Calm down, Internet. You're fine. A look at DNS security

By Cory von Wallenstein , written on August 30, 2013

From The News Desk


The recent Syrian Electronic Army attacks on the New York Times and Twitter have gotten a lot of people thinking and talking about Internet security. Attackers gained access to the domain registration for popular web sites, and redirected DNS query traffic to servers under their control, effectively usurping control of all web traffic for the affected sites.

The choice of targets couldn’t be more representative of the crossroads we face as a culture. Taken down by these cyber thugs were the New York Times, the most venerable institution within traditional media, and Twitter, who for many consumers of news is the future. The moral of the story? No one is safe from a cyber attack.

Don’t let all this scare you. When events like these occur, people often overreact. Suddenly the Internet seems a scary, dangerous place. If Middle Eastern hackers can reroute traffic from the New York Times, couldn't they do the same to my site? Or maybe even worse, like, hack into my computer systems, steal customer information and delete all my data? What if I can never get my computer systems online again. What if...

Okay, take a deep breath. Calm down. Everything is going to be fine.

The stewardship of the Internet is in good hands, and many of the problems, which seem catastrophic, are often easy to fix. When a situation like what happened with the Times occurs, things actually get safer. That’s because there are some great organizations out there maintaining order. While we all know what FBI and LOL stand for, there are some new acronyms we should all commit to memory:

IETF – The Internet Engineering Task Force, which creates Internet protocols.

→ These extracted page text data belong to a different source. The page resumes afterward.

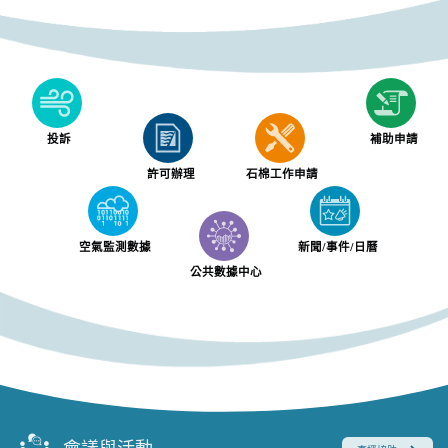
投訴
補助申請
許可辦理
石棉工作申請
空氣監測數據
新聞/事件/日曆
公共數據中心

ICANN- The Internet Corporation for Assigned Names and Numbers, which creates security policies

NANOG - The North American Network Operators Group, which meets regularly to share security best practices.

The work these groups are doing is having a major impact. For every threat that has been actualized a thousand were quietly mitigated. The batting average of Internet security would be bound for Cooperstown.

Of course, these acronym-infused organizations can't operate alone. They need our help. It's time that everyday users began to take security more seriously. For too long, we, the public, have looked at the Internet as magic. How many times has someone said, “I don’t understand how it works. I just expect that it does.” Well, the Internet has become too much a part of our lives to plead ignorance anymore. We need to educate ourselves. While we don’t all have to become computer scientists or programmers, we  need to be aware of the issues. Only then can we solve them. Remember, you cannot outsource ultimate responsibility.

That being said, everything is a trade off. Companies must find the right balance between ensuring their product is safe and releasing new features to their clients. There is no one formula etched in stone. The industry is constantly evolving, as are  threat levels. As this happens companies evolve their allocation of time and attention to these issues.

For any company generating revenue online there are best practices for securing your Domain Name System (DNS), the part of the Internet experience that was affected in these most recent attacks:

  • Use a trusted provider of registration services that has multi-factor authentication security check in.
  • Where ever possible use an IP Access Control List, which allows you to dictate which IP addresses are allowed to connect. Example: Our Salesforce account is locked down to our IP address so to access it you need to be in our office or on our VPN.
  • Turn on DNSSEC. This allows users to validate that the DNS data they are getting hasn’t been altered in a malicious way).
  • Make sure that your authoritative DNS servers are on a geographically diverse Anycast network as this makes it more resilient against a DDoS attack.
  • Use strong passwords, and when your venders have granular permissions to what users can do within the system, take advantage. Employees don’t need access to everything. If they do, and one of those credentials is compromised, then the hacker has access to everything.
  • Always make sure your domains are locked from transfer and potential changes at your registrar.
These best practices will greatly enhance your security. That said, no matter how prepared you are things can still go wrong. When it does happen though there are really competent people who can jump in and take care of the issue, like what happened with Twitter and NY Times.

Remember, the Internet is the final frontier but also still in its infancy. Some of the greatest contributions to humankind will be enabled because of the it, but aspirations to greatness come with risk.

If you keep calm, educate yourself, and implement best practices, you'll rest easy.